- EXERCISE MATERIAL
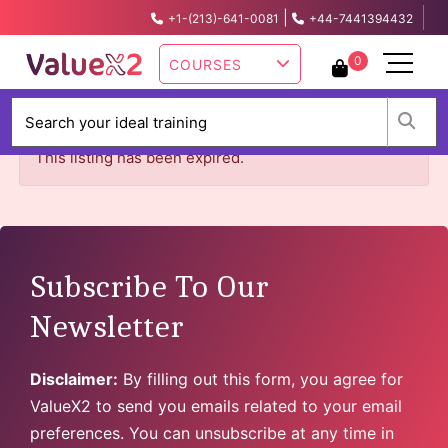
|
+1-(213)-641-0081
+44-7441394432
info@valuex2.com
0
COURSES
W
This listing has been expired.
Subscribe To Our
Newsletter
Disclaimer:
By filling out this form, you agree for
ValueX2 to send you emails related to your email
preferences. You can unsubscribe at any time in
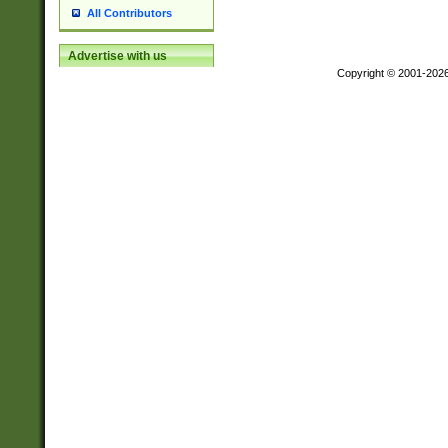
All Contributors
Advertise with us
Copyright © 2001-202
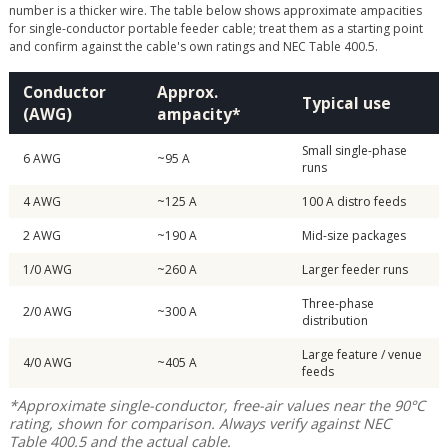
number is a thicker wire. The table below shows approximate ampacities
for single-conductor portable feeder cable; treat them as a starting point
and confirm against the cable's own ratings and NEC Table 400.5.
Conductor
Approx.
Typical use
(AWG)
ampacity*
Small single-phase
6 AWG
~95 A
runs
4 AWG
~125 A
100 A distro feeds
2 AWG
~190 A
Mid-size packages
1/0 AWG
~260 A
Larger feeder runs
Three-phase
2/0 AWG
~300 A
distribution
Large feature / venue
4/0 AWG
~405 A
feeds
*Approximate single-conductor, free-air values near the 90°C
rating, shown for comparison. Always verify against NEC
Table 400.5 and the actual cable.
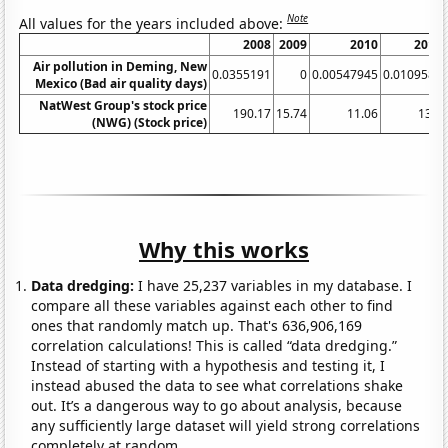
Note
All values for the years included above:
2008
2009
2010
2011
Air pollution in Deming, New
0.0355191
0
0.00547945
0.0109589
Mexico (Bad air quality days)
NatWest Group's stock price
190.17
15.74
11.06
13.4
(NWG) (Stock price)
Why this works
Data dredging:
I have 25,237 variables in my database. I
compare all these variables against each other to find
ones that randomly match up. That's 636,906,169
correlation calculations! This is called “data dredging.”
Instead of starting with a hypothesis and testing it, I
instead abused the data to see what correlations shake
out. It’s a dangerous way to go about analysis, because
any sufficiently large dataset will yield strong correlations
completely at random.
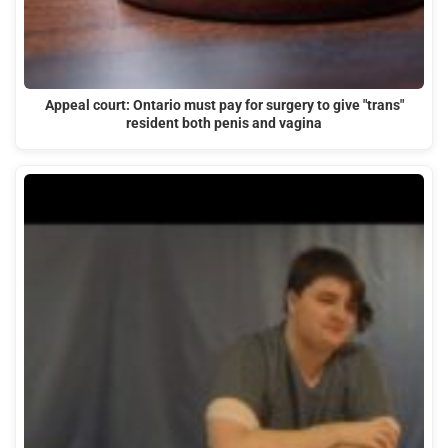
Appeal court: Ontario must pay for surgery to give "trans"
resident both penis and vagina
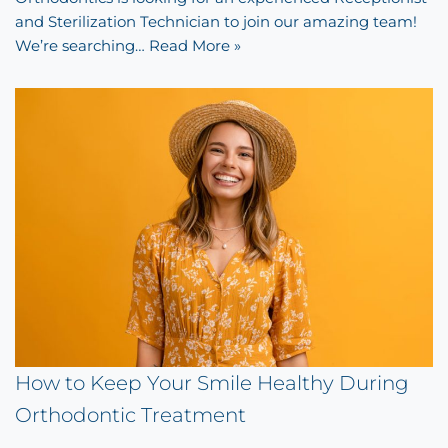
and Sterilization Technician to join our amazing team!
We’re searching…
Read More »
How to Keep Your Smile Healthy During
Orthodontic Treatment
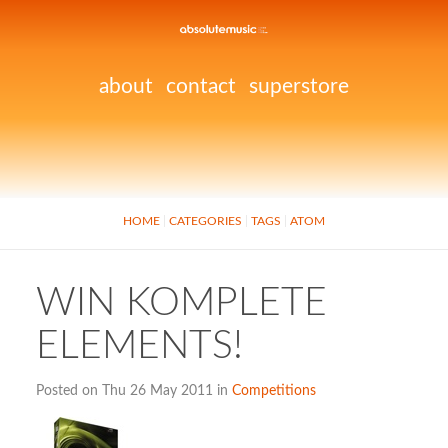
about
contact
superstore
HOME
CATEGORIES
TAGS
ATOM
WIN KOMPLETE
ELEMENTS!
Posted on Thu 26 May 2011 in
Competitions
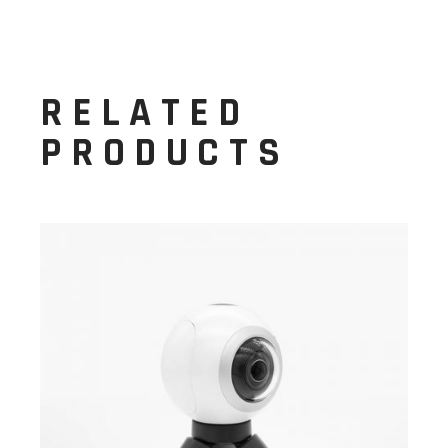
RELATED
PRODUCTS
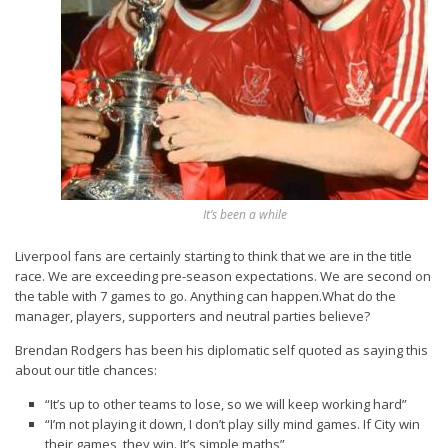
It’s been a while
Liverpool fans are certainly starting to think that we are in the title
race. We are exceeding pre-season expectations. We are second on
the table with 7 games to go. Anything can happen.What do the
manager, players, supporters and neutral parties believe?
Brendan Rodgers has been his diplomatic self quoted as saying this
about our title chances:
“It’s up to other teams to lose, so we will keep working hard”
“I’m not playing it down, I don’t play silly mind games. If City win
their games, they win. It’s simple maths”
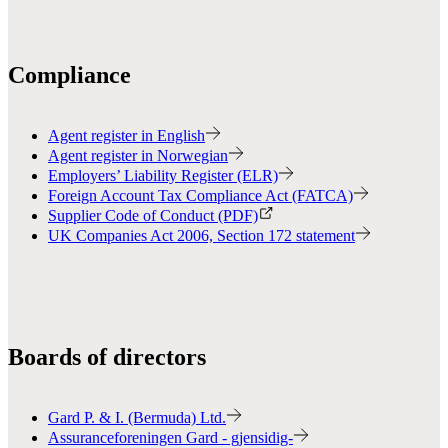
Compliance
Agent register in English
Agent register in Norwegian
Employers’ Liability Register (ELR)
Foreign Account Tax Compliance Act (FATCA)
Supplier Code of Conduct (PDF)
UK Companies Act 2006, Section 172 statement
Boards of directors
Gard P. & I. (Bermuda) Ltd.
Assuranceforeningen Gard - gjensidig-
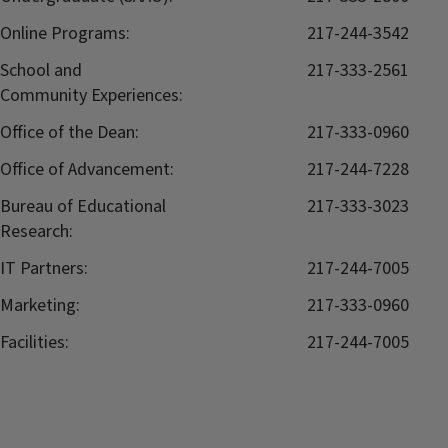
Online Programs:
217-244-3542
School and
217-333-2561
Community Experiences:
Office of the Dean:
217-333-0960
Office of Advancement:
217-244-7228
Bureau of Educational
217-333-3023
Research:
IT Partners:
217-244-7005
Marketing:
217-333-0960
Facilities:
217-244-7005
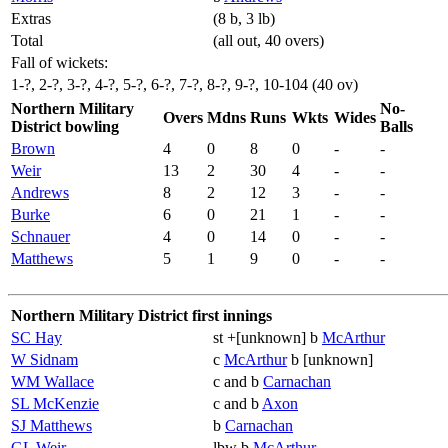
Extras
(8 b, 3 lb)
Total
(all out, 40 overs)
Fall of wickets:
1-?, 2-?, 3-?, 4-?, 5-?, 6-?, 7-?, 8-?, 9-?, 10-104 (40 ov)
Northern Military
No-
Overs
Mdns
Runs
Wkts
Wides
District bowling
Balls
Brown
4
0
8
0
-
-
Weir
13
2
30
4
-
-
Andrews
8
2
12
3
-
-
Burke
6
0
21
1
-
-
Schnauer
4
0
14
0
-
-
Matthews
5
1
9
0
-
-
Northern Military District first innings
SC Hay
st +[unknown] b
McArthur
W Sidnam
c
McArthur
b [unknown]
WM Wallace
c and b
Carnachan
SL McKenzie
c and b
Axon
SJ Matthews
b
Carnachan
GL Weir
lbw b
McArthur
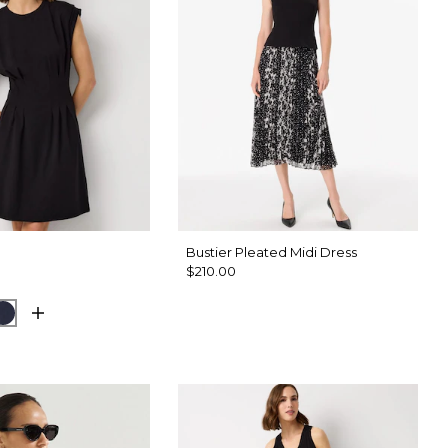
Bustier Pleated Midi Dress
$210.00
d Olive
Dark Sapphire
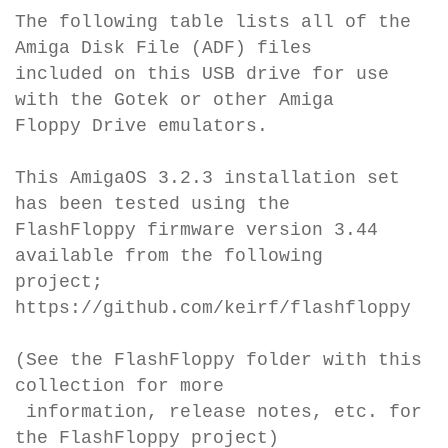
The following table lists all of the
Amiga Disk File (ADF) files
included on this USB drive for use
with the Gotek or other Amiga
Floppy Drive emulators.
This AmigaOS 3.2.3 installation set
has been tested using the
FlashFloppy firmware version 3.44
available from the following
project;
https://github.com/keirf/flashfloppy
(See the FlashFloppy folder with this
collection for more
information, release notes, etc. for
the FlashFloppy project)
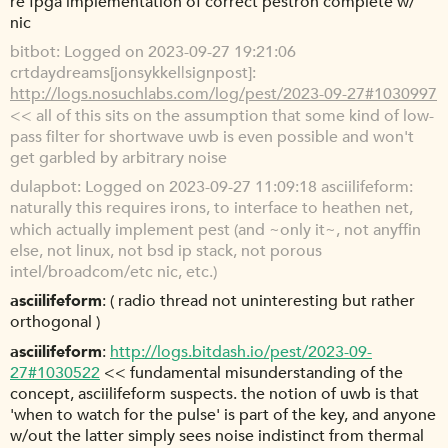
re fpga implementation of correct pestron complete w/
nic
bitbot
Logged on 2023-09-27 19:21:06
crtdaydreams[jonsykkel|signpost]:
http://logs.nosuchlabs.com/log/pest/2023-09-27#1030997
<< all of this sits on the assumption that some kind of low-
pass filter for shortwave uwb is even possible and won't
get garbled by arbitrary noise
dulapbot
Logged on 2023-09-27 11:09:18 asciilifeform:
naturally this requires irons, to interface to heathen net,
which actually implement pest (and ~only it~, not anyffin
else, not linux, not bsd ip stack, not porous
intel/broadcom/etc nic, etc.)
asciilifeform
( radio thread not uninteresting but rather
orthogonal )
asciilifeform
http://logs.bitdash.io/pest/2023-09-
27#1030522
<< fundamental misunderstanding of the
concept, asciilifeform suspects. the notion of uwb is that
'when to watch for the pulse' is part of the key, and anyone
w/out the latter simply sees noise indistinct from thermal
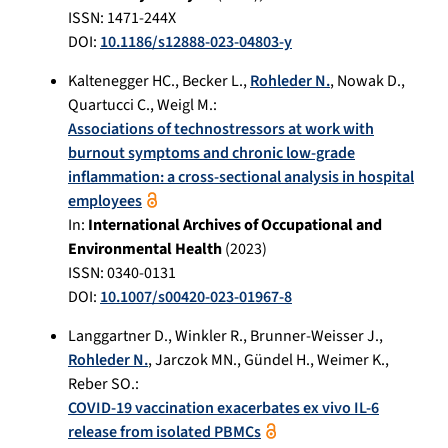
ISSN: 1471-244X
DOI:
10.1186/s12888-023-04803-y
Kaltenegger HC.
,
Becker L.
,
Rohleder N.
,
Nowak D.
,
Quartucci C.
,
Weigl M.
:
Associations of technostressors at work with
burnout symptoms and chronic low-grade
inflammation: a cross-sectional analysis in hospital
employees
In:
International Archives of Occupational and
Environmental Health
(
2023
)
ISSN: 0340-0131
DOI:
10.1007/s00420-023-01967-8
Langgartner D.
,
Winkler R.
,
Brunner-Weisser J.
,
Rohleder N.
,
Jarczok MN.
,
Gündel H.
,
Weimer K.
,
Reber SO.
:
COVID-19 vaccination exacerbates ex vivo IL-6
release from isolated PBMCs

- WORK INSTRUCTIONS
For the material above, count the lines where the string "games" appears and reply with the count only.

- WRITTEN RESPONSE
3